Differences in Brain Microtubule Electrical Activity of the Hippocampus and Neocortex from the Adult Rat

Microtubules (MTs) are essential cytoskeletal structures in neurons that generate electrical oscillations in the frequency range of mammalian brain waves. However, the role of these MT oscillations in brain function remains largely unknown. Here, we sought to gain insight into MT electrical oscillatory activity from different brain regions with specific functions, the hippocampus and the neocortex from the adult rat brain. We obtained local field potentials (LFP) from the frozen brain regions under non-depolarized (high external NaCl) and depolarized (high external KCl) saline solutions, observing spontaneous oscillations under both conditions.
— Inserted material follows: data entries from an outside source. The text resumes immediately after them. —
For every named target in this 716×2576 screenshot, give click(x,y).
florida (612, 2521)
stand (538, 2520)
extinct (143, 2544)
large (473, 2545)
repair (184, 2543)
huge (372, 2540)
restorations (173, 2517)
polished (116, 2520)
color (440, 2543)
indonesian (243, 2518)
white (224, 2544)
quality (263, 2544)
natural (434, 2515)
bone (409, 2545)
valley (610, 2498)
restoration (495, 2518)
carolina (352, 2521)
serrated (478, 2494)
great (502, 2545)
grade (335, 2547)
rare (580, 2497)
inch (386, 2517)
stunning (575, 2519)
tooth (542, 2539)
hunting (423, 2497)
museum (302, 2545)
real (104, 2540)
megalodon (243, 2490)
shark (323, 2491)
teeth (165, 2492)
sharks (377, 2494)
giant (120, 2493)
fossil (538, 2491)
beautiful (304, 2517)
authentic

The electrical oscillations of the brain tissue had different amplitudes in the absence (0 mV) or presence (100 mV) of holding potential and were inhibited by the MT stabilizer paclitaxel. A frequency domain spectral analysis of the time records revealed the presence of two major peaks at approximately ∼38 Hz and ∼93 Hz in both preparations. However, the energy contribution of each peak was different in the hippocampus compared to neocortex. Coupled with our electron microscopy observations, these data suggest that rat brain MTs produce electrical oscillations with specific properties in the various regions of the mammalian brain, which could be partially related as their intra-axonal distributions. MT oscillations may be implicated in the wave coherence of brain activity, supporting their contribution to the concept of a brain central oscillator that drives its function.